Gene expression levels of pro- and anti-inflammatory cytokines and extracellular matrix proteins were measured in post-mortem lung tissue. Quantitative real-time PCR showed significant increases in IL-6 (Fig. 3a, p = 0.03) and IL-8 (Fig. 3b, p = 0.01) with fluid resuscitation. There was no change in the levels of IL-1β, TNF-α, MMP-1, MMP-2, MMP-9, TIMP-1 or TIMP-2. Gene expression levels of IL-10, MMP-8 and MMP-13 were below the limits of detection.
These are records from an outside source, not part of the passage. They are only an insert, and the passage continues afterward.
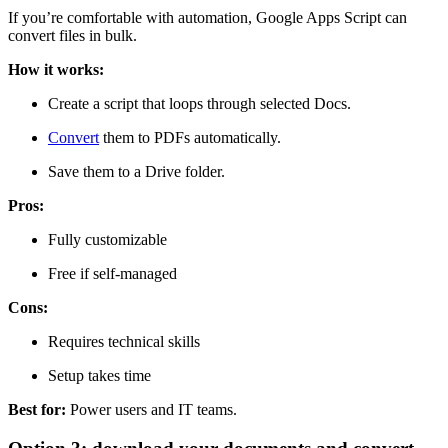
If you’re comfortable with automation, Google Apps Script can
convert files in bulk.
How it works:
Create a script that loops through selected Docs.
Convert
them to PDFs automatically.
Save them to a Drive folder.
Pros:
Fully customizable
Free if self-managed
Cons:
Requires technical skills
Setup takes time
Best for:
Power users and IT teams.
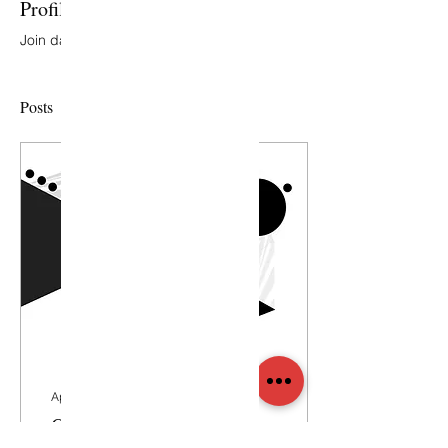
Profile
Join date: May 9, 2018
Posts
Apr 17, 2018
∙
1
min
Our Design Philosophy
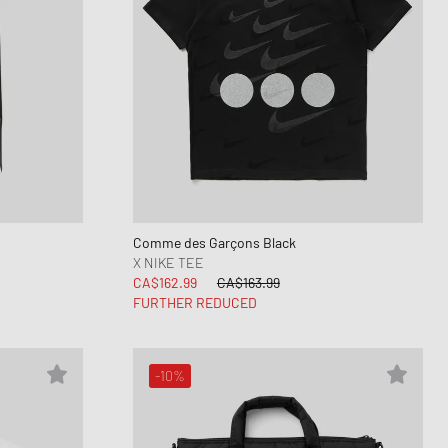
Comme des Garçons Black
X NIKE TEE
CA$162.99
CA$163.99
FURTHER REDUCED
-10%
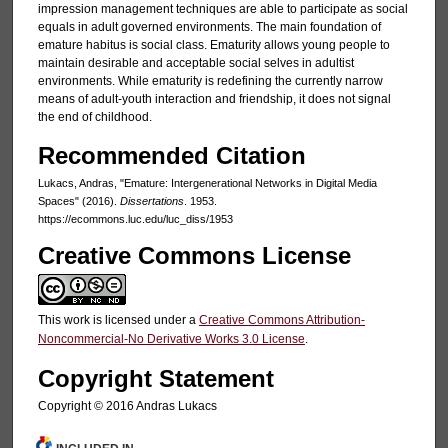
impression management techniques are able to participate as social
equals in adult governed environments. The main foundation of
emature habitus is social class. Ematurity allows young people to
maintain desirable and acceptable social selves in adultist
environments. While ematurity is redefining the currently narrow
means of adult-youth interaction and friendship, it does not signal
the end of childhood.
Recommended Citation
Lukacs, Andras, "Emature: Intergenerational Networks in Digital Media
Spaces" (2016).
Dissertations
. 1953.
https://ecommons.luc.edu/luc_diss/1953
Creative Commons License
This work is licensed under a
Creative Commons Attribution-
Noncommercial-No Derivative Works 3.0 License
.
Copyright Statement
Copyright © 2016 Andras Lukacs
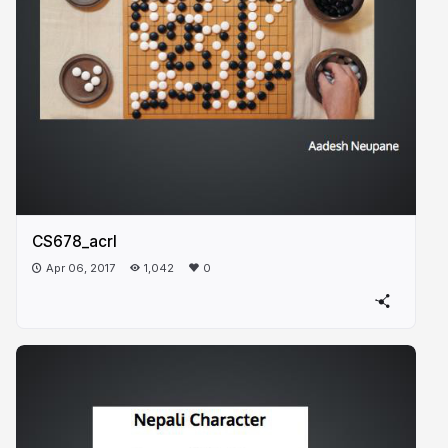
CS678_acrl
Apr 06, 2017
1,042
0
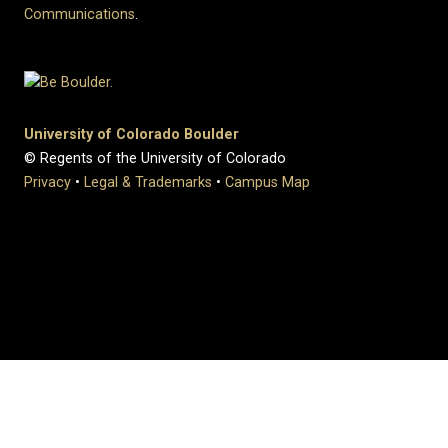
Communications
.
University of Colorado Boulder
© Regents of the University of Colorado
Privacy
•
Legal & Trademarks
•
Campus Map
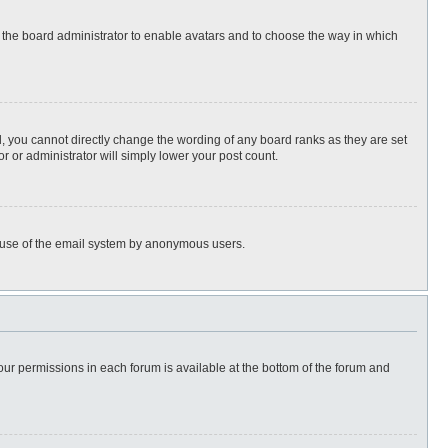
to the board administrator to enable avatars and to choose the way in which
, you cannot directly change the wording of any board ranks as they are set
r or administrator will simply lower your post count.
ous use of the email system by anonymous users.
 your permissions in each forum is available at the bottom of the forum and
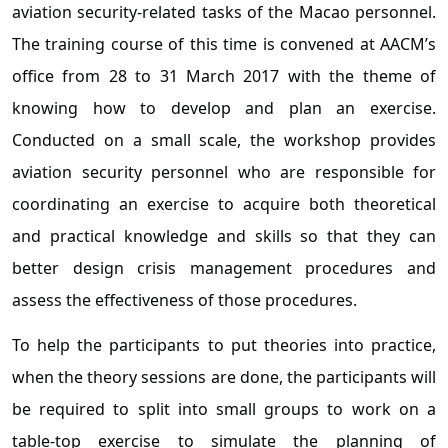
aviation security-related tasks of the Macao personnel.
The training course of this time is convened at AACM’s
office from 28 to 31 March 2017 with the theme of
knowing how to develop and plan an exercise.
Conducted on a small scale, the workshop provides
aviation security personnel who are responsible for
coordinating an exercise to acquire both theoretical
and practical knowledge and skills so that they can
better design crisis management procedures and
assess the effectiveness of those procedures.
To help the participants to put theories into practice,
when the theory sessions are done, the participants will
be required to split into small groups to work on a
table-top exercise to simulate the planning of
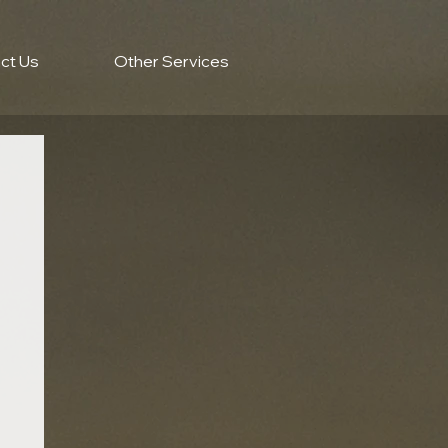
ct Us
Other Services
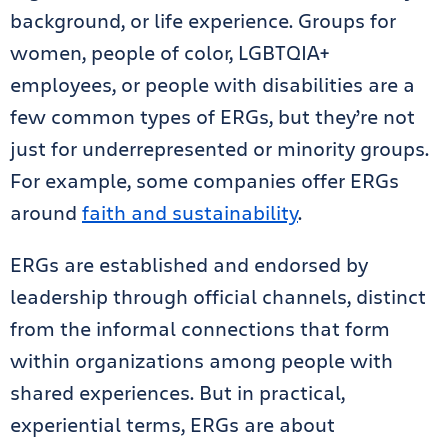
background, or life experience. Groups for
women, people of color, LGBTQIA+
employees, or people with disabilities are a
few common types of ERGs, but they’re not
just for underrepresented or minority groups.
For example, some companies offer ERGs
around
faith and sustainability
.
ERGs are established and endorsed by
leadership through official channels, distinct
from the informal connections that form
within organizations among people with
shared experiences. But in practical,
experiential terms, ERGs are about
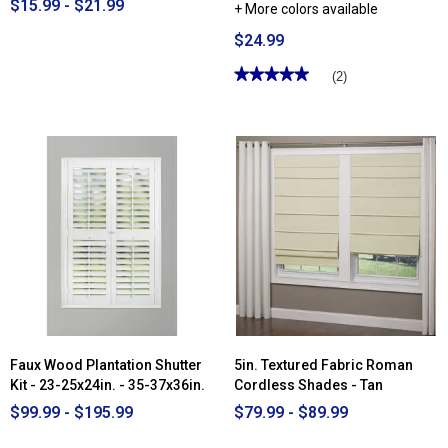
$15.99 - $21.99
+ More colors available
$24.99
★★★★★
★★★★★
(2)
5
out
of
5
stars.
Read
reviews
for
Achim
Buffalo
Check
Tie
Up
Shade
Faux Wood Plantation Shutter
5in. Textured Fabric Roman
Kit - 23-25x24in. - 35-37x36in.
Cordless Shades - Tan
$99.99 - $195.99
$79.99 - $89.99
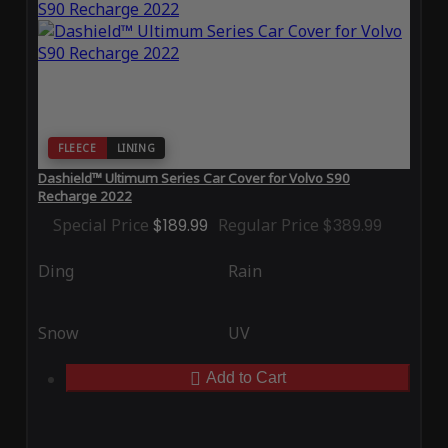
FLEECE
LINING
Dashield™ Ultimum Series Car Cover for Volvo S90
Recharge 2022
Special Price
$189.99
Regular Price
$389.99
Ding
Rain
Snow
UV
Add to Cart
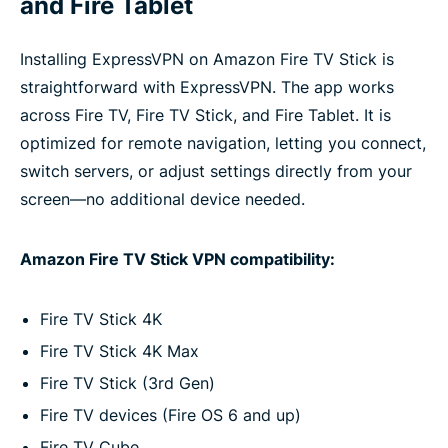
and Fire Tablet
Installing ExpressVPN on Amazon Fire TV Stick is
straightforward with ExpressVPN. The app works
across Fire TV, Fire TV Stick, and Fire Tablet. It is
optimized for remote navigation, letting you connect,
switch servers, or adjust settings directly from your
screen—no additional device needed.
Amazon Fire TV Stick VPN compatibility:
Fire TV Stick 4K
Fire TV Stick 4K Max
Fire TV Stick (3rd Gen)
Fire TV devices (Fire OS 6 and up)
Fire TV Cube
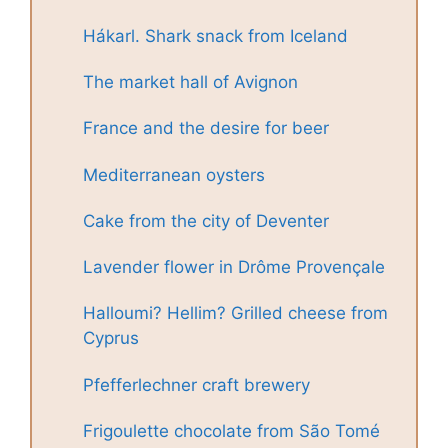
Hákarl. Shark snack from Iceland
The market hall of Avignon
France and the desire for beer
Mediterranean oysters
Cake from the city of Deventer
Lavender flower in Drôme Provençale
Halloumi? Hellim? Grilled cheese from
Cyprus
Pfefferlechner craft brewery
Frigoulette chocolate from São Tomé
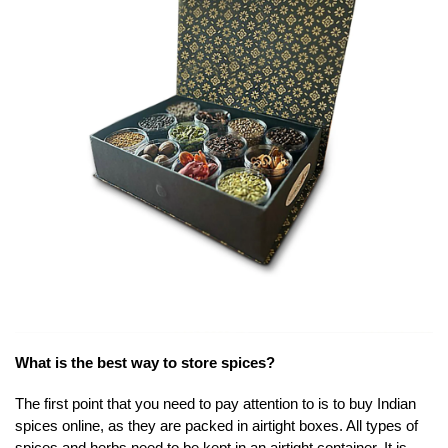
What is the best way to store spices?
The first point that you need to pay attention to is to buy Indian
spices online, as they are packed in airtight boxes. All types of
spices and herbs need to be kept in an airtight container. It is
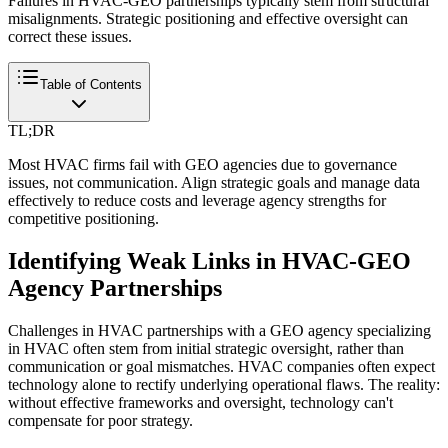
Failures in HVAC-GEO partnerships typically stem from structural
misalignments. Strategic positioning and effective oversight can
correct these issues.
Table of Contents
TL;DR
Most HVAC firms fail with GEO agencies due to governance
issues, not communication. Align strategic goals and manage data
effectively to reduce costs and leverage agency strengths for
competitive positioning.
Identifying Weak Links in HVAC-GEO
Agency Partnerships
Challenges in HVAC partnerships with a GEO agency specializing
in HVAC often stem from initial strategic oversight, rather than
communication or goal mismatches. HVAC companies often expect
technology alone to rectify underlying operational flaws. The reality:
without effective frameworks and oversight, technology can't
compensate for poor strategy.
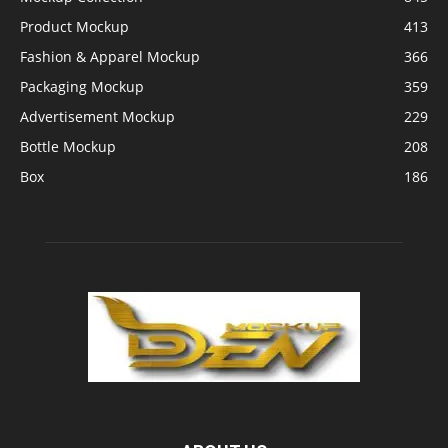
Product Mockup
413
Fashion & Apparel Mockup
366
Packaging Mockup
359
Advertisement Mockup
229
Bottle Mockup
208
Box
186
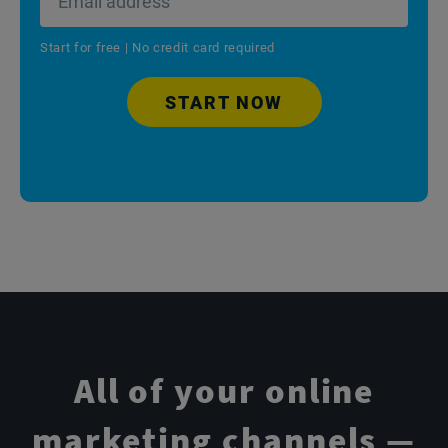
Start for free | No credit card required
START NOW
All of your online
marketing channels —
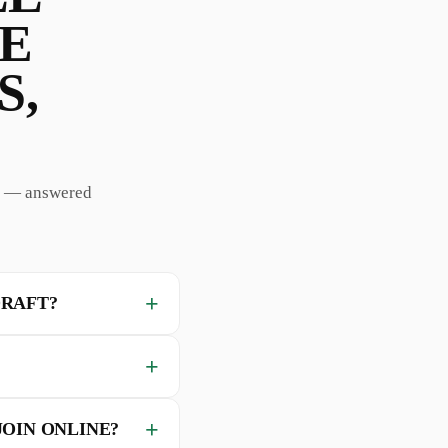
HE
S,
rd — answered
DRAFT?
JOIN ONLINE?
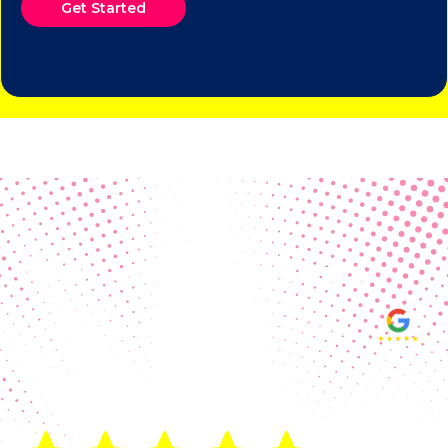
Get Started
Real Customer Reviews
Making your group happy and
ensuring you raise the funds needed
fills our hearts and keeps us
motivated! Thank you, always, to our
hard working communities!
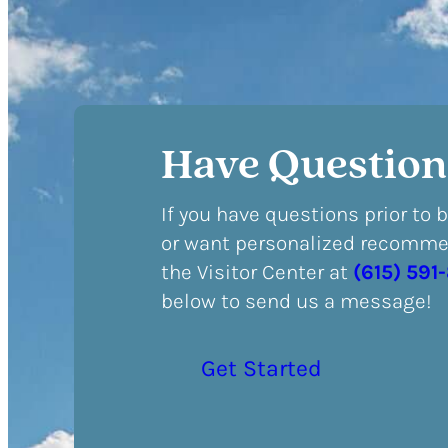
Have Question
If you have questions prior to 
or want personalized recommen
the Visitor Center at
(615) 591
below to send us a message!
Get Started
The number of circulating neutrophils in whole blood, as calculated from blood smear analysis and total white cell count, decreased significantly in both groups between baseline and T0 before recovering post resuscitation (Fig. 4a, p < 0.05) with the NFR group recovering more quickly. Flow cytometry data revealed the levels of the neutrophil activation marker CD11b increased significantly in both groups pre-resuscitation (Fig. 4b, p < 0.001). In the post-resuscitation period CD11b levels fell significantly with NFR (p = 0.007) but not in the FR group. Neutrophil counts in BAL cytospins, as a percentage of total cells, were increased at 12 h with NFR (Fig. 4c, p = 0.02). There were no significant differences in BAL macrophages, lymphocytes or eosinophils between the two groups. Additionally, immunohistochemical staining was used to stain lung sections with a macrophages antibody (Fig. 4d). There was no significant difference between NFR (12.4 ± 0.78%) and FR (12.1 ± 0.97%).

The left lobe from NFR (1.1 ± 0.4, Fig. 5a, c) and FR (1.2 ± 0.3, Fig. 5e, g) groups had little inflammatory infiltrate or oedema. Right lobe tissue in the NFR (1.7 ± 0.4, Fig. 5b, d) and FR (1.7 ± 0.4, Fig. 5f, h) groups had some additional damage to bronchioles with detachment of the cell lining but this was minimal and did not affect overall scoring. Immunohistochemical staining in the lung also revealed there was no change in secretion of MMP-2, MMP-9 or their inhibitors TIMP-1 and TIMP-2 with saline resuscitation.